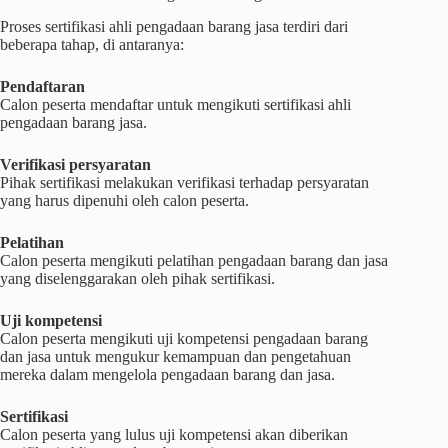
Proses sertifikasi ahli pengadaan barang jasa terdiri dari
beberapa tahap, di antaranya:
Pendaftaran
Calon peserta mendaftar untuk mengikuti sertifikasi ahli
pengadaan barang jasa.
Verifikasi persyaratan
Pihak sertifikasi melakukan verifikasi terhadap persyaratan
yang harus dipenuhi oleh calon peserta.
Pelatihan
Calon peserta mengikuti pelatihan pengadaan barang dan jasa
yang diselenggarakan oleh pihak sertifikasi.
Uji kompetensi
Calon peserta mengikuti uji kompetensi pengadaan barang
dan jasa untuk mengukur kemampuan dan pengetahuan
mereka dalam mengelola pengadaan barang dan jasa.
Sertifikasi
Calon peserta yang lulus uji kompetensi akan diberikan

--

What you need to do — Among the lines above, show every one that contains the string "yang".

Response to this exercise —
yang harus dipenuhi oleh calon peserta.
yang diselenggarakan oleh pihak sertifikasi.
Calon peserta yang lulus uji kompetensi akan diberikan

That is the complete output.